Maths in medicine wins THE award

27 November 2015

Maths saves lives wins THE award

Research placing maths at the heart of medicine wins Times Higher Education innovation award

A University-led project, which uses mathematical modelling to unravel the complex reasons behind delays on hospital wards to cut waiting times and save lives, has won a prestigious Times Higher Education (THE) award.

The ‘Maths Saves Lives’ project won the THE award for the ‘Outstanding Contribution to Innovation and Technology’ category, which acknowledges and promotes breakthroughs that could significantly enhance commercial or public sector operations.

The team picked up the award last night at an awards ceremony at the Grosvenor House Hotel in London (26 November).

Led by Professors Jeff Griffiths and Paul Harper from the School of Mathematics, the team closely studied queues and patient flows to unravel the complex reasons behind delays on hospital wards and in A&E units.

Hospitals have traditionally measured demand by the length of waiting lists or numbers of referrals. But this information only provides a number and does not provide health professionals with specific information about patients’ treatment needs.
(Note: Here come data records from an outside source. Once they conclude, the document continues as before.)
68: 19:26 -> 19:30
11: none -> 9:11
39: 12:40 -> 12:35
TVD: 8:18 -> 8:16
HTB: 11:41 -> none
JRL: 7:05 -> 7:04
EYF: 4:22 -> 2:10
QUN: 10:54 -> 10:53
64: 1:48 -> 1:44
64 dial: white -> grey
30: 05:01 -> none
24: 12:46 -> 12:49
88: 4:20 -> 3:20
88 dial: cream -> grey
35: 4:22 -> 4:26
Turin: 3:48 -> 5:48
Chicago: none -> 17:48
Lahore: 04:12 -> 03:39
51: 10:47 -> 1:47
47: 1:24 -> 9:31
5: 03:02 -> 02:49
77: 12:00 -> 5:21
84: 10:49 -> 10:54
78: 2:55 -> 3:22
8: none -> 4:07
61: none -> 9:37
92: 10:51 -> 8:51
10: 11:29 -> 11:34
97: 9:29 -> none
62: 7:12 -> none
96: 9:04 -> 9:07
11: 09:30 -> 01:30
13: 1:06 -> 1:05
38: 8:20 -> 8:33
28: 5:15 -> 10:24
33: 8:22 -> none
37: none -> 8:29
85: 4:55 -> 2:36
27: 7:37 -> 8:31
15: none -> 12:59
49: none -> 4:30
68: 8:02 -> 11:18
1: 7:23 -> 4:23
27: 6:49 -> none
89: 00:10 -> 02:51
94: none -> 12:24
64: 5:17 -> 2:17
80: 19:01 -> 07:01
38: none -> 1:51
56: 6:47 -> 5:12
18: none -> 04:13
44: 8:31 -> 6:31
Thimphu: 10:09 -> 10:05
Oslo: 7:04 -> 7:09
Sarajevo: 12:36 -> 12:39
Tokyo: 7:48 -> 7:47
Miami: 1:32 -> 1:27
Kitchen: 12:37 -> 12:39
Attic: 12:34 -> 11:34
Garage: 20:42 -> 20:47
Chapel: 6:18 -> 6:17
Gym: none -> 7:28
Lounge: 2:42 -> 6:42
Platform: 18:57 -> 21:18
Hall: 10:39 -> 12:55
The mathematical models developed by the team help to determine the needs and urgency of each patient. By capturing this complexity and variability, the mathematical models guide the patients towards the most effective healthcare provision.

By modelling simulations of real life scenarios - such as complex and unpredictable patient flows - managers can change their processes on screen before they do it, allowing them to look at different performance measures and predict what could happen if things were changed.

The embedding of mathematical modelling into healthcare has never been done before in the UK, and the data generated from these models has been used by health systems in England and Wales to cut waiting times, inform policy-making, enhance a wide range of services and ultimately save lives.

As a result of the modelling, the University Hospital of Wales, Cardiff has delivered £1.6m net efficiency gains in the emergency department. Patient care and hospital resources have also been significantly improved at Rookwood Hospital - a major neurological rehabilitation centre in South Wales. Modelling at the Hyper Acute Stroke Unit at St George’s Hospital in South London helped reduce the mortality of stroke patients by 60%.

In addition, as a direct result of the collaboration, more than 200 NHS Wales staff have attended training in statistical and modelling techniques, and a national training course is being developed with Exeter University.

If rolled out on a wider scale, it is expected that the successes from the existing projects can be replicated, with experts estimating that modelling could cut NHS costs by as much as 20%.